My miter saw is a 6 year old Craftsman. Once I took the time to properly adjust it, it cuts accurate miters. I never rely on it's angle markings, though. I made several "set up" blocks using a "MiterSet" and table saw. Occasionally, I might have to "tweak" the setting, but that's usually due to an out of square wall. (are any square?)
I recently used it to cut a houseful of crown, door and window molding and a few hundred feet of 1/4' beading as well as 3400 sq. foot of Bamboo flooring. It's the go to saw for framing the wife's cross stitch creations, too.
A good blade, attention to the work and an integral clamp is all that is required....in my experience, at least.


----------



## johnv51 (Oct 27, 2008)

I picked up the Makita 10" SCMS last year and it was dead on accurate out of the box and remains so as checked with my Starrett machinist's guage.


----------



## Deadhead Derek (Dec 15, 2008)

true it up with draftsman squares and the adjusting screws and you should be fine.


----------



## Sleeper (Mar 24, 2009)

I agree that you may have to make some adjustments.:yes:

I also just wanted to add that the tool is only as good as the person using it.

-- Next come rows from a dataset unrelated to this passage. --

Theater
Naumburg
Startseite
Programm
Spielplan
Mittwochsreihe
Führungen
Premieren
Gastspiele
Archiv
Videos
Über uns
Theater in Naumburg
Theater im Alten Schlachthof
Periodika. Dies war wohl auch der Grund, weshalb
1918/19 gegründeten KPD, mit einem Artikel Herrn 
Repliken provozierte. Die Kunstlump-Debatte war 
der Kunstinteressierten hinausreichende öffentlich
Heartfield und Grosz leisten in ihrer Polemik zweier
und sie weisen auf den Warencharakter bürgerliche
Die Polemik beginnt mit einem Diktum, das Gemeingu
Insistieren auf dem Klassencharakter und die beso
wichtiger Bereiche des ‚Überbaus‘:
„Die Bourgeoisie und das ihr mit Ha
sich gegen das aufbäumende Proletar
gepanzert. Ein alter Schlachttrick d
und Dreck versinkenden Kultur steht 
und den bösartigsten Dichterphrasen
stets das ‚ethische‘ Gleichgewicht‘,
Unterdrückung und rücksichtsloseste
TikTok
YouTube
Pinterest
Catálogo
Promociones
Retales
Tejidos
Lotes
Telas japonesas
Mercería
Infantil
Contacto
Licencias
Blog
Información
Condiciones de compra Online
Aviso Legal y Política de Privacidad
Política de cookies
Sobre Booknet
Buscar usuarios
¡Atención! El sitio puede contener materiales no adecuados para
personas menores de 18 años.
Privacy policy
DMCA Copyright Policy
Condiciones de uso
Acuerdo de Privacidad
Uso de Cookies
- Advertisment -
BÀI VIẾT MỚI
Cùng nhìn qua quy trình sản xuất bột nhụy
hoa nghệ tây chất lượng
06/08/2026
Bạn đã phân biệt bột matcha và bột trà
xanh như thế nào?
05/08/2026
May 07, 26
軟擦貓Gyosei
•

My dad built a solid oak viewing room for a movie studio from a home built table saw. Someone stole his saw from the studio the day before he was to start and he had to wait to get paid before he could buy a new saw. There had to be thousands of intricate miter cuts because the walls were made of 1x3s to make a herring bone effect. It was just supposed to be a onetime job, but everyone was so impressed that he was hired on full time by the studios.


----------



## Bigred15 (Dec 22, 2008)

OK, so I have part of my problem fixed. Slowing up my cut speed gave me straight cuts, lesson learned. It had been so long since I tried to cut oak on the miter saw that it didn't even cross my mind. I've been cutting mostly pine lately. The other problem I will just have to deal with by adjusting the miter angle when I make a cut instead of using the indents. This did provide me an excuse to build a crosscut sled for the table saw though. Thanks for the help.


----------